§ Work request
The listing below should be printed exactly, though its pictures must not be.

§ Data in this exercise
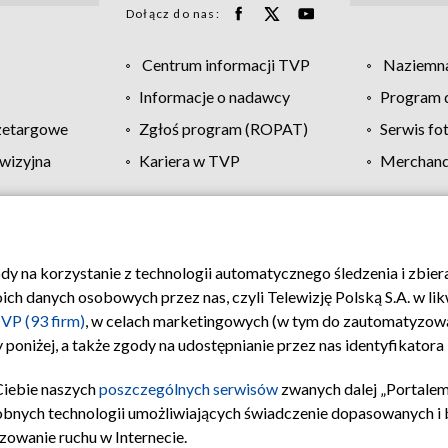
Dołącz do nas:
Centrum informacji TVP
Naziemna
Informacje o nadawcy
Program d
zetargowe
Zgłoś program (ROPAT)
Serwis fo
wizyjna
Kariera w TVP
Merchandi
Polityka prywatności
Moje zgody
Pomoc
Biuro re
ody na korzystanie z technologii automatycznego śledzenia i zbie
 danych osobowych przez nas, czyli Telewizję Polską S.A. w likw
VP (93 firm)
, w celach marketingowych (w tym do zautomatyzow
 poniżej, a także zgody na udostępnianie przez nas identyfikator
Ciebie naszych
poszczególnych serwisów
zwanych dalej „Portalem
obnych technologii umożliwiających świadczenie dopasowanych i be
zowanie ruchu w Internecie.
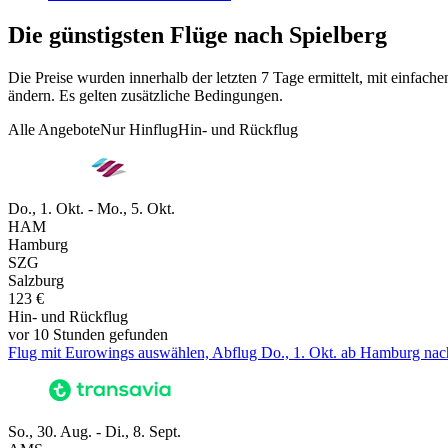
Die günstigsten Flüge nach Spielberg
Die Preise wurden innerhalb der letzten 7 Tage ermittelt, mit einfa
ändern. Es gelten zusätzliche Bedingungen.
Alle Angebote
Nur Hinflug
Hin- und Rückflug
Do., 1. Okt. - Mo., 5. Okt.
HAM
Hamburg
SZG
Salzburg
123 €
Hin- und Rückflug
vor 10 Stunden gefunden
Flug mit Eurowings auswählen, Abflug Do., 1. Okt. ab Hamburg nach 
So., 30. Aug. - Di., 8. Sept.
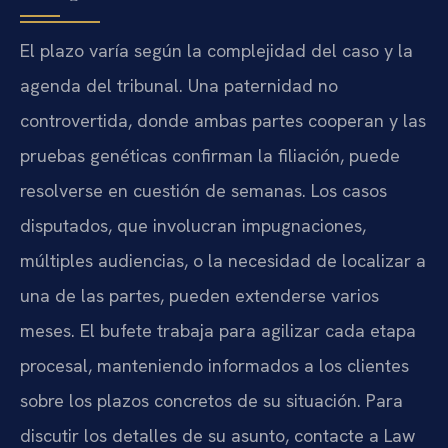
El plazo varía según la complejidad del caso y la
agenda del tribunal. Una paternidad no
controvertida, donde ambas partes cooperan y las
pruebas genéticas confirman la filiación, puede
resolverse en cuestión de semanas. Los casos
disputados, que involucran impugnaciones,
múltiples audiencias, o la necesidad de localizar a
una de las partes, pueden extenderse varios
meses. El bufete trabaja para agilizar cada etapa
procesal, manteniendo informados a los clientes
sobre los plazos concretos de su situación. Para
discutir los detalles de su asunto, contacte a Law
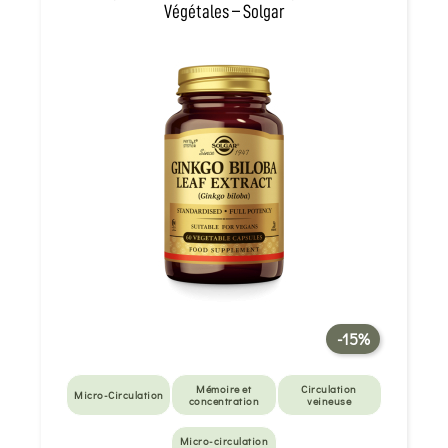
Végétales – Solgar
-15%
Mémoire et
Circulation
Micro-Circulation
concentration
veineuse
Micro-circulation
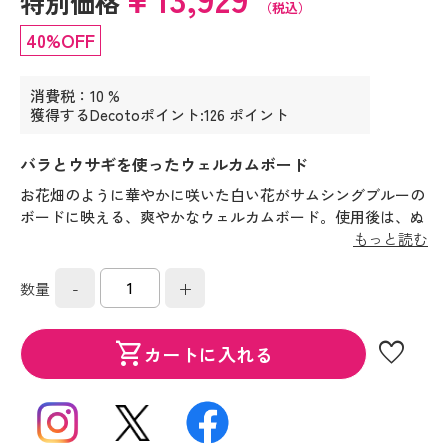
特別価格
（税込）
40%OFF
消費税：10 %
獲得するDecotoポイント:126 ポイント
バラとウサギを使ったウェルカムボード
お花畑のように華やかに咲いた白い花がサムシングブルーの
ボードに映える、爽やかなウェルカムボード。使用後は、ぬ
いぐるみを別に飾っていただけます。
もっと読む
-
+
数量
favorite
shopping_cart
カートに入れる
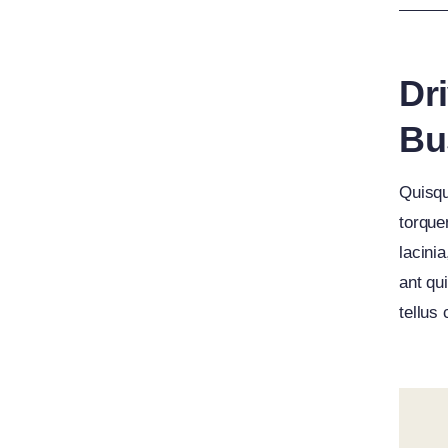
Dr
Bu
Quisqu
torque
lacini
ant qui
tellus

§ Task answer
Dołącz do nas:
Centrum informacji TVP
Naziemna
Informacje o nadawcy
Program d
zetargowe
Zgłoś program (ROPAT)
Serwis fo
wizyjna
Kariera w TVP
Merchandi
Polityka prywatności
Moje zgody
Pomoc
Biuro re
ody na korzystanie z technologii automatycznego śledzenia i zbie
 danych osobowych przez nas, czyli Telewizję Polską S.A. w likw
VP (93 firm)
, w celach marketingowych (w tym do zautomatyzow
 poniżej, a także zgody na udostępnianie przez nas identyfikator
Ciebie naszych
poszczególnych serwisów
zwanych dalej „Portalem
obnych technologii umożliwiających świadczenie dopasowanych i be
zowanie ruchu w Internecie.
Die günstigsten Flüge nach Spielberg
Die Preise wurden innerhalb der letzten 7 Tage ermittelt, mit einfa
ändern. Es gelten zusätzliche Bedingungen.
Alle Angebote
Nur Hinflug
Hin- und Rückflug
Do., 1. Okt. - Mo., 5. Okt.
HAM
Hamburg
SZG
Salzburg
123 €
Hin- und Rückflug
vor 10 Stunden gefunden
Flug mit Eurowings auswählen, Abflug Do., 1. Okt. ab Hamburg nach 
So., 30. Aug. - Di., 8. Sept.
El plazo varía según la complejidad del caso y la
agenda del tribunal. Una paternidad no
controvertida, donde ambas partes cooperan y las
pruebas genéticas confirman la filiación, puede
resolverse en cuestión de semanas. Los casos
disputados, que involucran impugnaciones,
múltiples audiencias, o la necesidad de localizar a
una de las partes, pueden extenderse varios
meses. El bufete trabaja para agilizar cada etapa
procesal, manteniendo informados a los clientes
sobre los plazos concretos de su situación. Para
discutir los detalles de su asunto, contacte a Law
Végétales – Solgar
-15%
Mémoire et
Circulation
Micro-Circulation
concentration
veineuse
Micro-circulation
特別価格
（税込）
40%OFF
消費税：10 %
獲得するDecotoポイント:126 ポイント
バラとウサギを使ったウェルカムボード
お花畑のように華やかに咲いた白い花がサムシングブルーの
ボードに映える、爽やかなウェルカムボード。使用後は、ぬ
いぐるみを別に飾っていただけます。
もっと読む
-
+
数量
favorite
shopping_cart
カートに入れる
Dr
Bu
Quisqu
torque
lacini
ant qui
tellus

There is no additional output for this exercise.